Le jeu propose au total douze factions jouables, réparties en deux groupes distincts : les civilisations européennes comprenant la France, la Grande-Bretagne, l’Espagne et le Etats-Unis, et les civilisations amérindiennes et méso-américaines avec les Aztèques, les Mayas, les Incas, les Sioux, Iroquois, Hurons, Delaware et Pueblos. Chacun de ces deux groupes dispose d’un style de jeu particulier (qui d’une certaine manière peut rappeler l’opposition Nod & GDI dans la série Command & Conquer), avec des civilisations européennes misant sur des unités puissantes mais chères et lentes à améliorer et des civilisations amérindiennes misant sur le nombre, l’attaque rapide et l’armement moins développé, mais qui possède un moral moins élevé, en particulier contre les unités à poudre à canon.

A l’instar de la série Cossacks, American Conquest est célèbre pour son très grand nombre d’unités affichées à l’écran, et pour son gameplay réaliste, avec un très grand nombre de ressources à gérer comparé à un STR classique : Si dans un Age of Empires 3 ou un Warcraft 3, tout s’articule autour des classiques Bois, Nourriture et Or (avec parfois la Pierre comme dans Age of Empires 2 : Age of Kings), American Conquest : Divided Nation y ajoute le Charbon et le Fer, qui doivent être extraits via des mines par les villageois. Si le Bois et la Pierre sont surtout utilisés pour la construction des bâtiments, les autres ressources servent au recrutement et à l’entretien des troupes, avec une gestion des munitions pour les canons et les fusils, ainsi que des “ressources humaines”, puisqu’il faut des villageois pour produire des soldats.

Les graphismes d’American Conquest de 2002 étaient plutôt impressionnants pour l’époque, surtout pour le nombre d’unités qui peuvent être affichées à l’écran.
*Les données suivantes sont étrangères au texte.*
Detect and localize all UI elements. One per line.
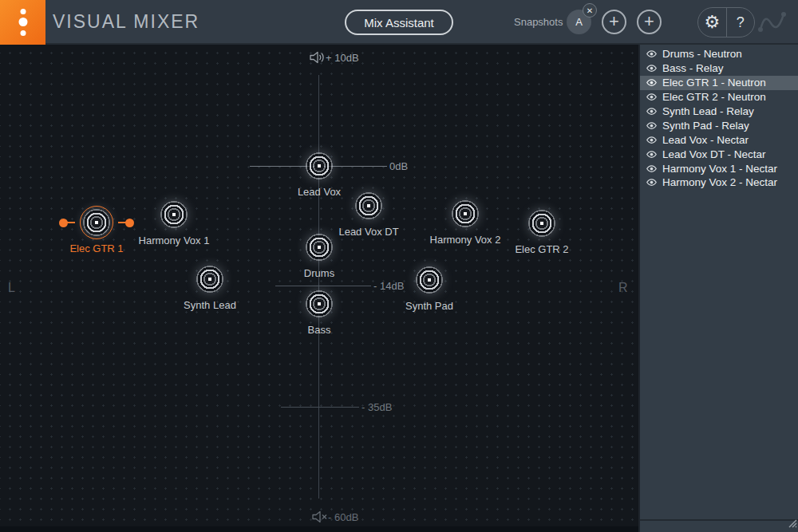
mixer-puck-bass[interactable] [306,290,333,317]
track-row-label: Elec GTR 2 - Neutron [662,91,766,103]
mixer-puck-synth-pad[interactable] [416,266,443,294]
puck-label: Elec GTR 2 [478,243,606,255]
track-row-elec-gtr-2[interactable]: Elec GTR 2 - Neutron [640,90,798,104]
puck-label: Synth Pad [365,300,493,312]
mixer-stage[interactable]: + 10dB 0dB - 14dB - 35dB - 60dB L R Lead… [0,45,638,532]
window-resize-grip[interactable] [786,517,797,531]
axis-label-0db: 0dB [389,160,408,172]
track-row-label: Bass - Relay [662,62,724,74]
snapshots-label: Snapshots [514,0,563,43]
volume-axis-line [318,75,319,499]
eye-icon[interactable] [646,136,658,144]
add-snapshot-button-1[interactable]: + [602,10,626,34]
track-row-lead-vox[interactable]: Lead Vox - Nectar [640,132,798,147]
track-row-label: Synth Pad - Relay [662,120,749,132]
pan-left-label: L [8,281,15,295]
gear-icon[interactable]: ⚙ [698,8,726,37]
track-row-drums[interactable]: Drums - Neutron [640,47,798,61]
top-bar: VISUAL MIXER Mix Assistant Snapshots A ✕… [0,0,798,45]
add-snapshot-button-2[interactable]: + [637,10,662,34]
eye-icon[interactable] [646,93,658,101]
mixer-puck-elec-gtr-1[interactable] [83,209,110,236]
snapshot-a-close-icon[interactable]: ✕ [583,3,597,18]
eye-icon[interactable] [646,164,658,173]
puck-label: Bass [255,324,383,336]
izotope-logo [0,0,45,45]
mixer-puck-elec-gtr-2[interactable] [528,210,555,237]
track-list-sidebar: Drums - Neutron Bass - Relay Elec GTR 1 … [638,45,798,532]
window-bottom-edge [0,526,638,532]
track-row-label: Harmony Vox 2 - Nectar [662,176,777,188]
mix-assistant-button[interactable]: Mix Assistant [345,10,453,35]
sidebar-footer-divider [640,519,798,521]
eye-icon[interactable] [646,107,658,116]
eye-icon[interactable] [646,64,658,73]
track-row-label: Lead Vox DT - Nectar [662,148,766,160]
track-row-elec-gtr-1-selected[interactable]: Elec GTR 1 - Neutron [640,76,798,90]
track-row-synth-pad[interactable]: Synth Pad - Relay [640,118,798,132]
track-row-synth-lead[interactable]: Synth Lead - Relay [640,104,798,119]
track-row-label: Synth Lead - Relay [662,105,754,117]
track-row-harmony-vox-2[interactable]: Harmony Vox 2 - Nectar [640,175,798,190]
eye-icon[interactable] [646,178,658,187]
track-row-label: Harmony Vox 1 - Nectar [662,163,777,175]
track-row-label: Drums - Neutron [662,48,742,60]
puck-label-selected: Elec GTR 1 [33,242,160,254]
minus35-db-gridline [281,407,359,408]
page-title: VISUAL MIXER [53,0,200,43]
speaker-loud-icon [309,51,326,67]
axis-label-top: + 10dB [326,52,359,64]
mixer-puck-synth-lead[interactable] [196,266,223,293]
track-row-label: Elec GTR 1 - Neutron [662,77,766,89]
axis-label-bottom: - 60dB [328,511,358,523]
mixer-puck-harmony-vox-2[interactable] [452,200,479,227]
mixer-puck-lead-vox[interactable] [306,152,333,179]
pan-width-handle-left[interactable] [59,219,68,227]
pan-width-handle-right[interactable] [125,219,134,227]
eye-icon[interactable] [646,49,658,58]
eye-icon[interactable] [646,78,658,87]
mixer-puck-lead-vox-dt[interactable] [355,192,382,219]
track-row-label: Lead Vox - Nectar [662,134,749,146]
mixer-puck-drums[interactable] [306,234,333,261]
axis-label-minus35db: - 35dB [361,401,392,413]
track-row-harmony-vox-1[interactable]: Harmony Vox 1 - Nectar [640,161,798,175]
puck-label: Synth Lead [146,299,274,311]
settings-help-group: ⚙ ? [697,7,755,37]
track-list: Drums - Neutron Bass - Relay Elec GTR 1 … [640,47,798,190]
mixer-puck-harmony-vox-1[interactable] [160,201,188,228]
speaker-mute-icon [311,510,329,526]
pan-right-label: R [618,281,628,295]
help-button[interactable]: ? [726,8,755,37]
puck-label: Drums [255,267,383,279]
axis-label-minus14db: - 14dB [373,280,404,292]
interplugin-signal-icon[interactable] [755,7,792,41]
eye-icon[interactable] [646,150,658,159]
track-row-bass[interactable]: Bass - Relay [640,61,798,76]
minus14-db-gridline [275,286,371,286]
eye-icon[interactable] [646,121,658,130]
track-row-lead-vox-dt[interactable]: Lead Vox DT - Nectar [640,147,798,161]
Cependant, cela pouvait rendre la gestion des grands groupes de soldats parfois un peu fastidieuse, en témoignent certaines critiques de l’époque. Néanmoins, on reste sur quelque chose d’assez similaire à la série Cossacks en termes de graphismes.

titre Conclusion

American Conquest a reçu un accueil critique extrêmement favorable, avec par exemple 17/20 chez JeuxVideo.com, 78% chez PC Gamer UK et 82% chez IGN. Des avis qui vont permettre au jeu de bien se vendre et de bénéficier de deux extensions Stand-Alone, avec Fight Back en 2003 et Divided Nation en 2006.

titre Lancement

Le jeu étant en vente sur GOG en anglais (en duo avec sa suite Fight Back), il n'est pas proposé en téléchargement ici. Si vous possédez le CD, installez le patch 1.46 FR, puis le crack pour contourner la protection Safedisc.